Measuring devices and closed-loop or open-loop control systems often require a large number of sensors. In the past, these sensors often had an analog output. More and more, however, the sensors are connected via a digital interface such as SPI or I2C. Digital transmission makes the signal much less susceptible to external interference. However, classic processors only have a limited number of these interfaces. Additional interfaces can only be obtained, if at all, by switching to the next larger device family. If the sensors are to be sampled in parallel, the limits are definitely reached. In this case the FPGA is used.

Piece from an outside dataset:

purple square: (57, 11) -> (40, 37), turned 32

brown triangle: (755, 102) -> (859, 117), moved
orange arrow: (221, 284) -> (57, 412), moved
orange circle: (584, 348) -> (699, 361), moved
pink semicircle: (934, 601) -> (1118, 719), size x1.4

FPGA (Field Programmable Gate Arrays) offer the possible flexibility with the interfaces and is designed to execute different operations in parallel. In the following example from one of our projects we would like to show how an FPGA can be ideally used for this purpose.

For a flow measurement device, various sensor values must be continuously recorded and evaluated. Figure 1 shows an overview of the measured values. In addition to these sensors, the system needs other sensors to determine other measurement parameters. Since each value represents a snapshot, it makes sense to sample all sensors that are used in the flow calculation at the same time. In addition, each sensor has a different interface and the sampling interval should be fixed.

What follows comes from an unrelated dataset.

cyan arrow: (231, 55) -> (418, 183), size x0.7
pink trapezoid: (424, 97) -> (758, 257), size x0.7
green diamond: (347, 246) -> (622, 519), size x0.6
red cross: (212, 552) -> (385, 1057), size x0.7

If several sensors are connected to one SPI or I2C bus, then only one sensor can be read out at a time per bus interface. So that a simultaneous readout is possible, a separate interface must be assigned to each sensor. If you only consider the number of sensors, this would still be possible in this case with a microcontroller. In most cases, however, other interfaces are required in addition to the sensors. (USB, Ethernet to a PC. I2C for a battery manager, SPI for flash, etc.) Furthermore it is very difficult to read out all sensors in parallel. For this the microcontroller usually has too few DMA (Direct Memory Access) channels, which can be active at the same time. This is where the FPGA comes into play.

Solution with FPGA

To put it simply, the FPGA only has GPIOs. These can be specifically assigned depending on the application. - Of course, FPGAs also have pins with special functions. Mostly, however, these are special properties for fast bus systems or memory connections (PCIe, DDR memory). For this application, however, at most the partially integrated ADC inputs are of relevance. - This allows the definition of any number of data interfaces. In addition, these can also be replaced by others at any time. With simple and slow interfaces like SPI or I2C you are also only limited by the number of logic blocks and pins.

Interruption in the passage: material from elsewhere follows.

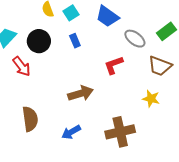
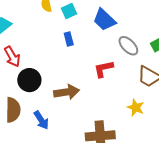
black circle: (39, 41) -> (29, 80), moved
blue arrow: (71, 132) -> (41, 120), moved, turned -102

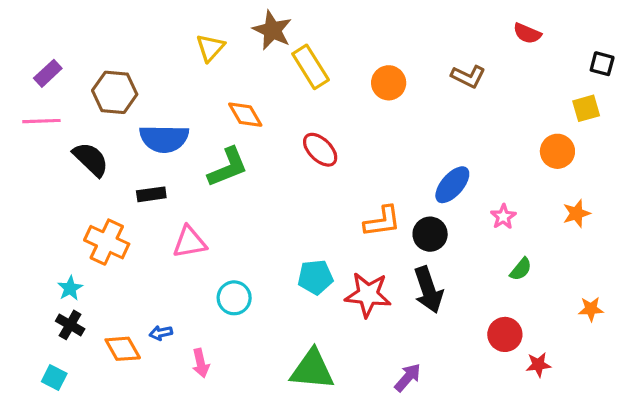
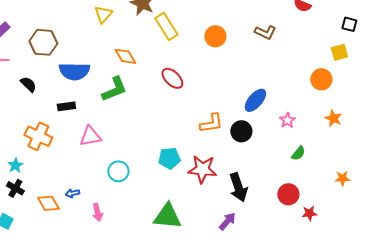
black semicircle: (91, 159) -> (28, 84), size x0.7
orange star: (577, 213) -> (333, 118), turned -30
black arrow: (428, 290) -> (238, 187), moved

Structure of the interfaces

The single interfaces are best implemented in three layers:

• PHY: Implementation of the physical interface (SPI, I2C, ...)
• MAC: Translation of the single packets into a single data packet.Both in send and receive direction.
• DATA: Here the actual sensor data is unpacked or commands are packed.

This division makes it possible that different tasks are encapsulated in the individual entities and the respective code becomes smaller and thus also less error-prone.In addition, if multiple sensors from the same manufacturer are used, it is likely that they will use an identical protocol. In this case, in addition to the entity for the PHY, the MAC layer can also be instantiated identically multiple times. This drastically reduces the development effort.

Sampling control

How can it be ensured that all sensors are read out at the same time? For this purpose there is a block in the FPGA which generates a regular trigger signal. It can either be that this is always active, or can be controlled via a configuration interface. In this case it generates a pulse  (\( T_p \)) every 1ms. Each of the communication interfaces has an interface inside as shown in the following example:

As soon as the interface sees an edge at the "enable" input, the component starts data acquisition independently. As soon as this is completed, the component signals with an edge on "dataValid" that valid data are available. Each sensor component has a sampling time Ts. This is the time between the edge on "enable" to the edge on "dataValid". Now any sensor can be integrated. It is only to be noted that the maximum sampling time of each component (\( T_{s,max} \)) is smaller than the time between the pulses (\( T_p \)).

\( T_{s,max} < T_p \)

Collecting the data and communication with firmware

In the end, the data must be transferred to a firmware. Be it for further processing, visualization or storage. There are again numerous possibilities for this:

• The data can be transferred directly to a PC.
• The data can be passed to a softcore. E.g. NIOS II or a RISC-V.
• The data can be passed to a microprocessor.

For the measuring device the third variant was chosen. For this, an SPI interface with a special protocol was defined.

Instead of several interfaces the processor needs only one interface to read different sensors. Encapsulating the sensor sampling also improves testability, since this component can be tested completely detached from the business logic. If a sensor needs to be replaced at a later date, only the FPGA needs to be retested. The firmware with the business logic does not need to be touched. In addition, the real-time behavior of the sampling is absolutely deterministic.